Dataset entries

____

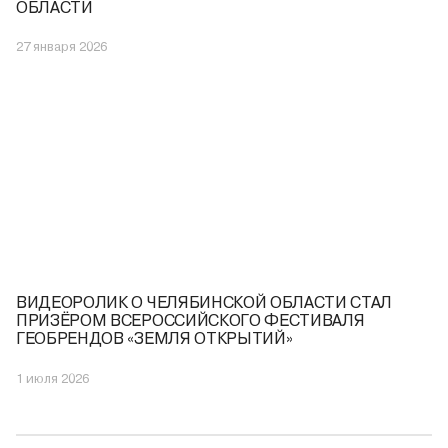
ОБЛАСТИ
27 января 2026
ВИДЕОРОЛИК О ЧЕЛЯБИНСКОЙ ОБЛАСТИ СТАЛ
ПРИЗЁРОМ ВСЕРОССИЙСКОГО ФЕСТИВАЛЯ
ГЕОБРЕНДОВ «ЗЕМЛЯ ОТКРЫТИЙ»
1 июля 2026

____

▶ _Try it_:
Only the lines from the one with "27 января 2026" to the end of the entries above belong in your answer. Retype them exactly.

▶ _Solution_:
27 января 2026
ВИДЕОРОЛИК О ЧЕЛЯБИНСКОЙ ОБЛАСТИ СТАЛ
ПРИЗЁРОМ ВСЕРОССИЙСКОГО ФЕСТИВАЛЯ
ГЕОБРЕНДОВ «ЗЕМЛЯ ОТКРЫТИЙ»
1 июля 2026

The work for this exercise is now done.